__WORK INSTRUCTIONS__:
Without changing a character, return the entries, but not the images they hold.
--- DATA SUPPLIED ---
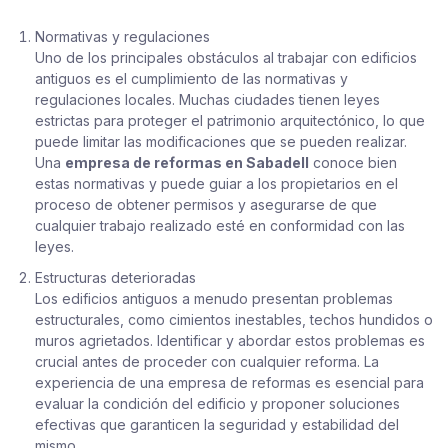
Normativas y regulaciones
Uno de los principales obstáculos al trabajar con edificios
antiguos es el cumplimiento de las normativas y
regulaciones locales. Muchas ciudades tienen leyes
estrictas para proteger el patrimonio arquitectónico, lo que
puede limitar las modificaciones que se pueden realizar.
Una
empresa de reformas en Sabadell
conoce bien
estas normativas y puede guiar a los propietarios en el
proceso de obtener permisos y asegurarse de que
cualquier trabajo realizado esté en conformidad con las
leyes.
Estructuras deterioradas
Los edificios antiguos a menudo presentan problemas
estructurales, como cimientos inestables, techos hundidos o
muros agrietados. Identificar y abordar estos problemas es
crucial antes de proceder con cualquier reforma. La
experiencia de una empresa de reformas es esencial para
evaluar la condición del edificio y proponer soluciones
efectivas que garanticen la seguridad y estabilidad del
mismo.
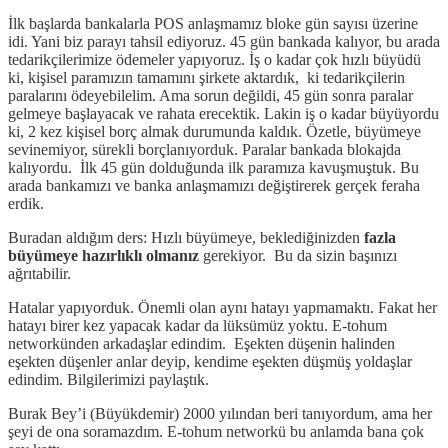
İlk başlarda bankalarla POS anlaşmamız bloke gün sayısı üzerine
idi. Yani biz parayı tahsil ediyoruz. 45 gün bankada kalıyor, bu arada
tedarikçilerimize ödemeler yapıyoruz. İş o kadar çok hızlı büyüdü
ki, kişisel paramızın tamamını şirkete aktardık, ki tedarikçilerin
paralarını ödeyebilelim. Ama sorun değildi, 45 gün sonra paralar
gelmeye başlayacak ve rahata erecektik. Lakin iş o kadar büyüyordu
ki, 2 kez kişisel borç almak durumunda kaldık. Özetle, büyümeye
sevinemiyor, sürekli borçlanıyorduk. Paralar bankada blokajda
kalıyordu. İlk 45 gün dolduğunda ilk paramıza kavuşmuştuk. Bu
arada bankamızı ve banka anlaşmamızı değiştirerek gerçek feraha
erdik.
Buradan aldığım ders: Hızlı büyümeye, beklediğinizden
fazla
büyümeye hazırlıklı olmanız
gerekiyor. Bu da sizin başınızı
ağrıtabilir.
Hatalar yapıyorduk. Önemli olan aynı hatayı yapmamaktı. Fakat her
hatayı birer kez yapacak kadar da lüksümüz yoktu. E-tohum
networkünden arkadaşlar edindim. Eşekten düşenin halinden
eşekten düşenler anlar deyip, kendime eşekten düşmüş yoldaşlar
edindim. Bilgilerimizi paylaştık.
Burak Bey’i (Büyükdemir) 2000 yılından beri tanıyordum, ama her
şeyi de ona soramazdım. E-tohum networkü bu anlamda bana çok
---
__RESPONSE BELOW__:
Normativas y regulaciones
Uno de los principales obstáculos al trabajar con edificios
antiguos es el cumplimiento de las normativas y
regulaciones locales. Muchas ciudades tienen leyes
estrictas para proteger el patrimonio arquitectónico, lo que
puede limitar las modificaciones que se pueden realizar.
Una
empresa de reformas en Sabadell
conoce bien
estas normativas y puede guiar a los propietarios en el
proceso de obtener permisos y asegurarse de que
cualquier trabajo realizado esté en conformidad con las
leyes.
Estructuras deterioradas
Los edificios antiguos a menudo presentan problemas
estructurales, como cimientos inestables, techos hundidos o
muros agrietados. Identificar y abordar estos problemas es
crucial antes de proceder con cualquier reforma. La
experiencia de una empresa de reformas es esencial para
evaluar la condición del edificio y proponer soluciones
efectivas que garanticen la seguridad y estabilidad del
mismo.
İlk başlarda bankalarla POS anlaşmamız bloke gün sayısı üzerine
idi. Yani biz parayı tahsil ediyoruz. 45 gün bankada kalıyor, bu arada
tedarikçilerimize ödemeler yapıyoruz. İş o kadar çok hızlı büyüdü
ki, kişisel paramızın tamamını şirkete aktardık, ki tedarikçilerin
paralarını ödeyebilelim. Ama sorun değildi, 45 gün sonra paralar
gelmeye başlayacak ve rahata erecektik. Lakin iş o kadar büyüyordu
ki, 2 kez kişisel borç almak durumunda kaldık. Özetle, büyümeye
sevinemiyor, sürekli borçlanıyorduk. Paralar bankada blokajda
kalıyordu. İlk 45 gün dolduğunda ilk paramıza kavuşmuştuk. Bu
arada bankamızı ve banka anlaşmamızı değiştirerek gerçek feraha
erdik.
Buradan aldığım ders: Hızlı büyümeye, beklediğinizden
fazla
büyümeye hazırlıklı olmanız
gerekiyor. Bu da sizin başınızı
ağrıtabilir.
Hatalar yapıyorduk. Önemli olan aynı hatayı yapmamaktı. Fakat her
hatayı birer kez yapacak kadar da lüksümüz yoktu. E-tohum
networkünden arkadaşlar edindim. Eşekten düşenin halinden
eşekten düşenler anlar deyip, kendime eşekten düşmüş yoldaşlar
edindim. Bilgilerimizi paylaştık.
Burak Bey’i (Büyükdemir) 2000 yılından beri tanıyordum, ama her
şeyi de ona soramazdım. E-tohum networkü bu anlamda bana çok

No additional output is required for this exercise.